People may also need additional reasonable accommodations for counseling to be accessible. Reasonable accommodations, ideally arranged ahead of time, are changes to the usual way of doing things to include disabled people and provide equal opportunity for them to benefit from services. Common counseling accommodations may include:

  • Using plain language and/or visual aids to facilitate understanding
  • Allowing a support person to be present and facilitating supported decision-making to support understanding (see below)
  • Arranging for an interpreter to be present during an appointment
  • Reserving additional time for an appointment (for engaging with interpreters, checking understanding, taking breaks, etc.)
  • Turning down the brightness of exam room lights for people with sensory sensitivities

Counseling Using Supported Decision-Making  

Supported decision-making (SDM) may be a helpful reasonable accommodation for some people with disabilities who need help with any aspect of the decision making process. SDM is an individualized arrangement in which a disabled adult chooses one or more trusted supporters (friends, family, experts) to help them understand, communicate, and make or act on their own choices (ACLU 2016). A SDM agreement may be informal (not written) or formal (written). Almost every state requires that guardianship only be used as a last resort when less restrictive alternatives (like SDM) are insufficient (Martinis 2021, NCLER 2025).
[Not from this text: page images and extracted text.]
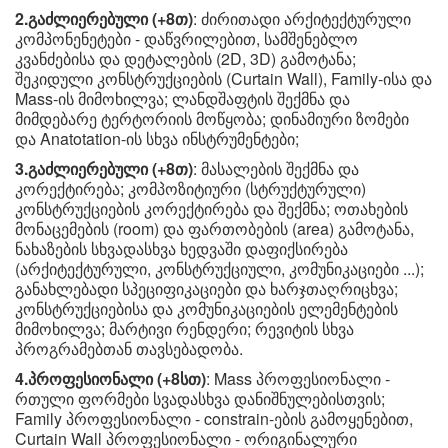
2.გაძლიერებული (+8თ)
: ძირითადი არქიტექტურული
კომპონენეტები - დაწვრილებით, სამშენებლო
კვანძებისა და დეტალების (2D, 3D) გამოტანა;
შეკიდული კონსტრუქციების (Curtain Wall), Family-ისა და
Mass-ის მიმოხილვა; ლანდშაფტის შექმნა და
მიმდებარე ტერტორიის მოწყობა; დინამიური ზომები
და Anatotation-ის სხვა ინსტრუმენტები;
3.გაძლიერებული (+8თ)
: მასალების შექმნა და
კორექტირება; კომპოზიტიური (სტრუქტურული)
კონსტრუქციების კორექტირება და შექმნა; ოთახების
მონაცემების (room) და ფართობების (area) გამოტანა,
ნახაზების სხვადასხვა ხედვაში დაფიქსირება
(არქიტექტურული, კონსტრუქციული, კომუნიკაციები ...);
განახლებადი სპეციფიკაციები და ხარჯთაღრიცხვა;
კონსტრუქციებისა და კომუნიკაციების ელემენტების
მიმოხილვა; მარტივი რენდერი; რევიტის სხვა
პროგრამებთან თავსებადობა.
4.პროფესიონალი (+8სთ)
: Mass პროფესიონალი -
რთული ფორმები სვადასხვა დანიშნულებისთვის;
Family პროფესიონალი - constrain-ების გამოყენებით,
Curtain Wall პროფესიონალი - ორიგინალური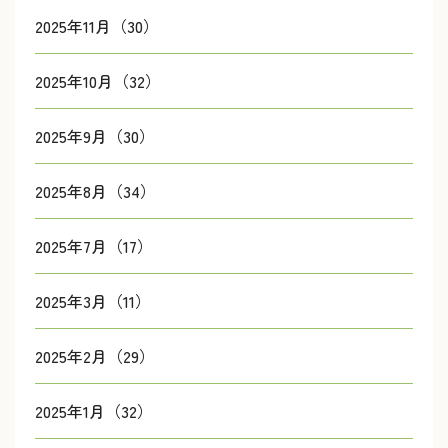
2025年11月（30）
2025年10月（32）
2025年9月（30）
2025年8月（34）
2025年7月（17）
2025年3月（11）
2025年2月（29）
2025年1月（32）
When using SDM, a supporter may help a disabled person:

  • Fill out paperwork
  • Schedule appointments and arrange transportation
  • Communicate—for example, the supporter may re-speak their words if difficult to understand
  • Understand concepts and treatments
  • Review risks and benefits of different treatments or procedures

Unlike guardianship, the support person does not make decisions for the disabled person. Because of elevated rates of reproductive coercion of disabled people by caretakers, clinicians should center on the preferences of the disabled person and assess if a different support person may be helpful if coercion is suspected.

Guardianship/Conservatorship

Guardianship (also known as conservatorship in some states) is a formal legal arrangement where a court appoints a person to make certain decisions on behalf of a disabled adult. Guardianships can vary in scope and may, but do not always, include health care decision-making authority. If a support person identifies themselves as the patient’s guardian during an appointment, the provider:

  • Should not assume that a person who identifies as a guardian automatically has medical decision-making authority on behalf of the person with a disability.
  • Should request a copy of the court guardianship and consult local counsel to confirm the guardianship’s validity and scope. If no relatives to consult, an application should be made for a court order.
  • Should involve the disabled person in decision-making, assessing their preferences without the guardian present, before obtaining informed consent.
  • Should address abortion and sterilization extremely carefully, never over the objection of the person with a disability, and with the understanding that fundamental rights are at stake. When faced with such requests, guidance from an ethics committee or legal counsel may be instrumental (ACOG 2016).